Dann sind solche Konstrukte, wie die Ratte mit menschlichen Nervenzellen das «Next best thing», also die nächstmögliche Näherung an das, was man eigentlich untersuchen will?

Sozusagen. Immerhin sind die menschlichen Nervenzellnetzwerke jetzt nicht mehr in irgendeiner Petrischale, sondern in einem lebenden Organismus.

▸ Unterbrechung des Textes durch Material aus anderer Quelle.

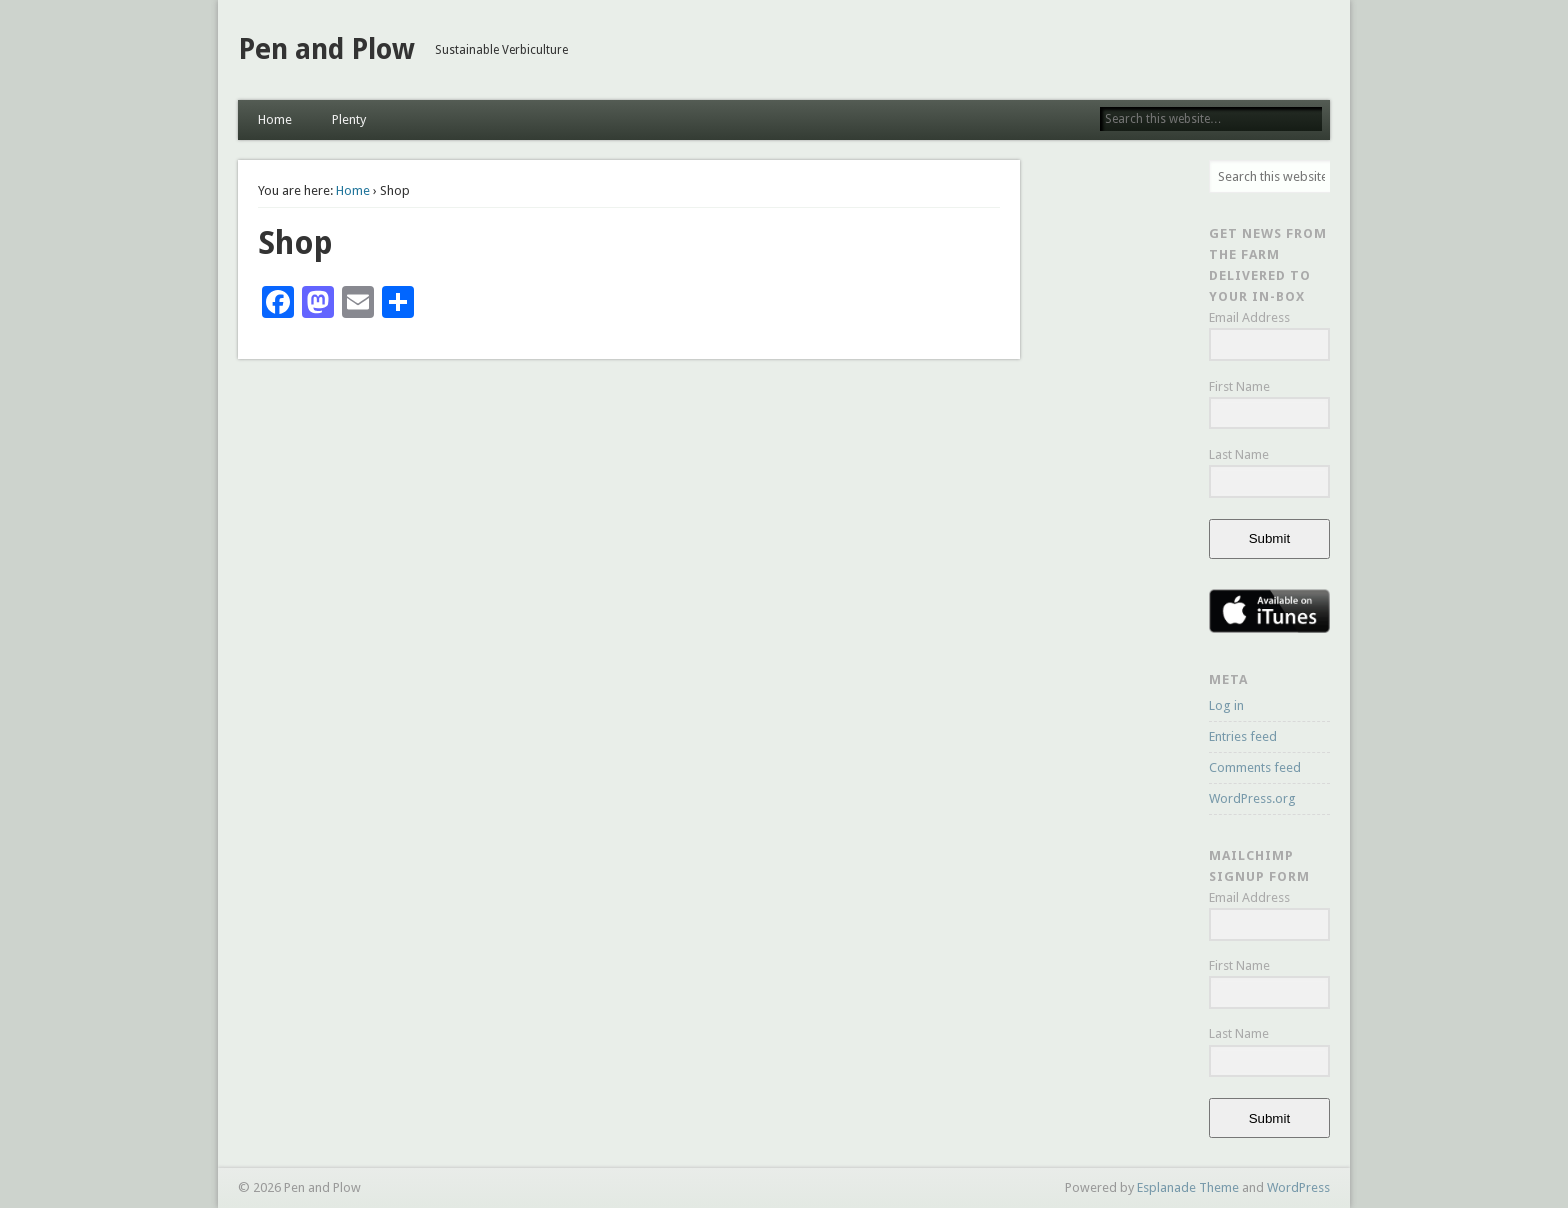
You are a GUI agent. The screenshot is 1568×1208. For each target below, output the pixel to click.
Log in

Die Idee ist, dass man dann Nervenzellen aus Stammzellen von zum Beispiel Schizophrenie-Patienten heranzüchtet und sich genau anschaut, was bei denen dann anders läuft als bei denen von Gesunden.

Da werden Chimären geschaffen, also Mensch-Tier-Mischwesen. Das wirft ethische Fragen auf, oder?

Ja, wie so oft, wenn die Forschung Fortschritte macht: Was ist ethisch betrachtet noch in Ordnung und wann werden Grenzen überschritten? Welche Ziele rechtfertigen welche Methoden? In dem Fall wäre das Ziel, schwere psychiatrische Krankheiten besser verstehen und vielleicht mal besser behandeln zu können. Darf man dafür Ratten erschaffen, die menschliche Nervenzellen in ihrem Gehirn haben und von denen auch gesteuert werden?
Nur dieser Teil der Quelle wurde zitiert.